9 Responses to Kurdistan’s Youth Are Migrating
  1. Amanj
    July 9, 2015 | 19:40

    Youths are running out of patience!
    For the last ten years, they have presented tons of reform proposals to KRG. They are sick and tired of repetition. Looks like one is talking to deaf ears. There is a cruel dictator who has no interest whatsoever to leave power. On the other side, one can clearly see a set of corrupt politicians busy only accumulating wealth. More than 60% of youths are unemployed despite a collage degree. Roughly 42% of female do not have any sort of income. An employee wage is estimated 500 U.S. Dollar. Renting a two bedroom apartment costs 700$ in Hawler. Number of widows and orphans has grown more than ever. Youths can not purchase and possess a small piece of land even after 10 years of nonstop labour. Political parties have monopolized every economic sector. National unity exists only be name! Barzani does not care. Kurdistan has remained unchanged for 30 years. I used to be a youth and I have grown older in a much more expedited manner that I expected. I am grateful to my government for forcing me migrate.

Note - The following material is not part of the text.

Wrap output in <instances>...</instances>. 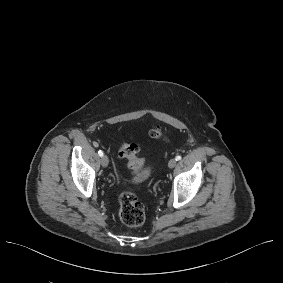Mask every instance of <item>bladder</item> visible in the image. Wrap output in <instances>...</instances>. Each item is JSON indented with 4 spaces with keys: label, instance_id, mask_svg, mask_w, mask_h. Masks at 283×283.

    Solution: Never late to rebuild our homeland together. First thing to focus on is for all to respect Democracy. It is the outset to end all miseries. It’s the key to progress.
    Please ask KRGs officials to step down after 2 terms.
    Albeit some of them, you never voted for. That why they do not heed your concerns. Let there be change now that war is going to end. Change it!

  2. PUK !
    July 9, 2015 | 19:52

    If election is not honored, PUK, Gorran and Islamic Parties must answer to nation in future for any Presidents shortcomings. Please share power and wealth !
    No monopoly! No exception! Consider beloved Kurdistan and Kurdish nation interests above all!
    Let every one be equal in a free independent Kurdistan!
    Kurdistan has a bright future. We must make world youths migrate to Kurdistan.

  3. Amanj
    July 10, 2015 | 02:02

    You are in my heart and mind beloved Kurdistan. I love who gave birth to me and the land in which I was given birth to. I would never abandon you if some did not make me. Once they leave, so shall I.

  4. Farhad
    July 10, 2015 | 16:08

    Can someone let me know will there be elections in Kurdistan or not. I am confused.

  5. K.I.M
    July 11, 2015 | 07:06

    Masood Barzani is requested to let free elections be held.
    President Obama is requested to not meddle into internal affairs of South Kurdistan. Respect Democracy!

  6. Hoshiar
    July 11, 2015 | 07:47

    I assumed Masood Barzani would step down! That is what I heard from one of his grandsons. August is almost there!
    Barzani is doing everything to postpone due elections using every means, including bribery, threat, false vows.

  7. Salah
    July 11, 2015 | 12:13

    Mr. Barzani: No more cheating in elections.
    Even a ten year old kid does not believe in you any longer. You lost your credibility in eyes of public. Apparently, you don’t care about your fame. Stop making our youths commit suicides. Stop embezzling public funds. It’s not your fault. I place the blame on those who prop you up for economic reasons behind the scene. Tho whose interests democracy would pose the greatest threat to. Just because you cooperate on the war on terrorism does not guarantee your position for good! We taught we have a legendary leader who would educate and prepare the next generation of honest patriot leaders for Kurdistan. We were unaware that he would be willing to have thousands of Kurds killed on the streets who dare question his authority.

    The choice is yours to leave but it is the public who would determine if you should stay!

    Good luck with your outdated tribal totalitarian mindset.

  8. Kawa
    July 11, 2015 | 20:17

    KDPs independence just resembles to its false democratic election promise. Look at its party’s logo. No word or symbol indicating to independence or South.
    It’s media organs have recently been talking Great Independence for Kurdistan.

    That’s the reason it’s called an outdated party!

  9. Mohsin
    July 11, 2015 | 20:34

    A revolution by youths for youths in Kurdistan is must!
    Topple dictatorship! Kurdistan with its future belongs to you!